Pour la défense, l’absence du ministère public a eu pour conséquence de dénaturer le procès. « Le parquet est une partie fondamentale. Son absence devrait conduire à la libération des prévenus. À ce stade, cela s’apparente à de la séquestration et à de l’humiliation », a soutenu l’avocat.

 

Les conseils de Ibrahima Kassory Fofana ont également attiré l’attention sur l’état de santé de leur client, détenu depuis près de quatre ans.
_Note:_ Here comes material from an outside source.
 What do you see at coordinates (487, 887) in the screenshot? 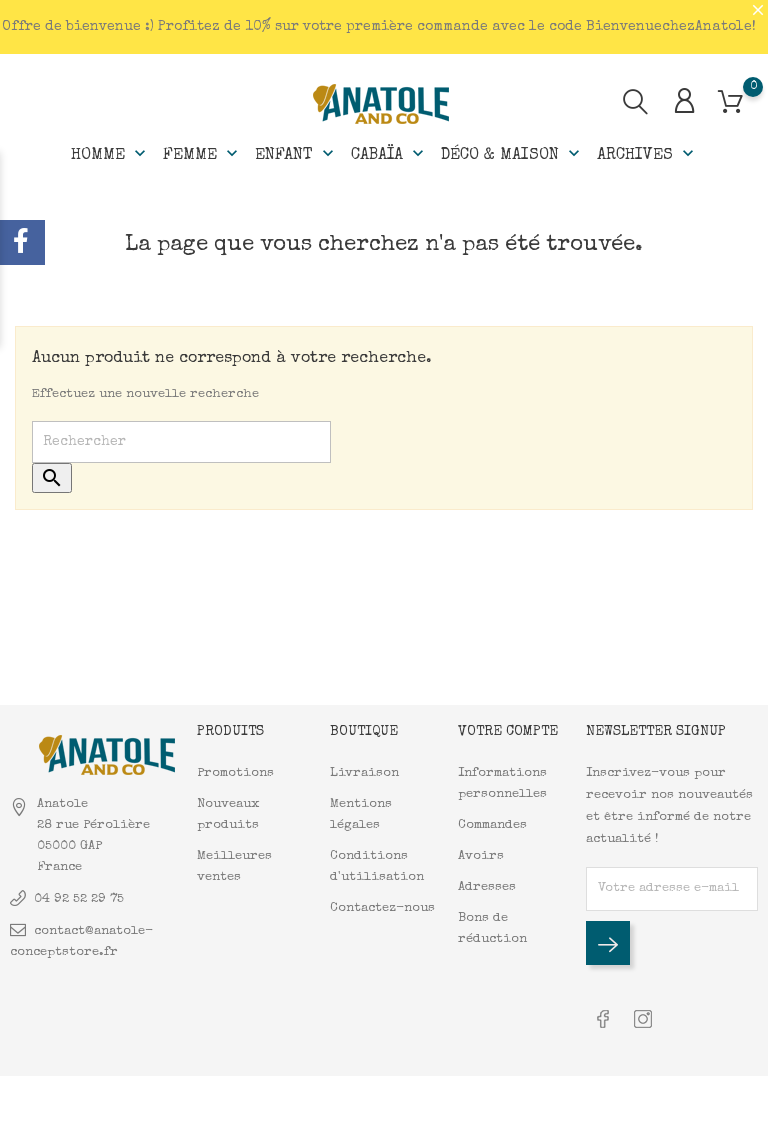
I see `Adresses` at bounding box center [487, 887].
Selon Me Bérété, ce dernier aurait subi une rechute il y a deux semaines.

 

Des correspondances ont été adressées au ministre de la Justice, au procureur spécial ainsi qu’au président de la CRIEF. Toutefois, il leur aurait été répondu qu’aucune décision ne pouvait être prise en l’absence d’audience. « Nous sommes venus à l’audience et le parquet ne s’est pas présenté. La Cour a renvoyé l’affaire. Pendant ce temps, l’état de santé de notre client se dégrade », ont déploré les avocats.

 

Par ailleurs, la défense a contesté les accusations de détournement portant sur 15 milliards de francs guinéens. Selon Me Dinah Sampil, les fonds incriminés seraient toujours logés au Trésor public. « Nous en avons apporté les preuves. Comment peut-on parler de détournement alors que l’argent est toujours dans les caisses de l’État ? », s’est-il interrogé.

 

Les avocats ont enfin exprimé leur incompréhension face à l’absence du parquet spécial, chargé d’établir le rôle d’audience, le jour même de la tenue du procès, évoquant une situation qu’ils ont jugée préoccupante au regard des droits de la défense.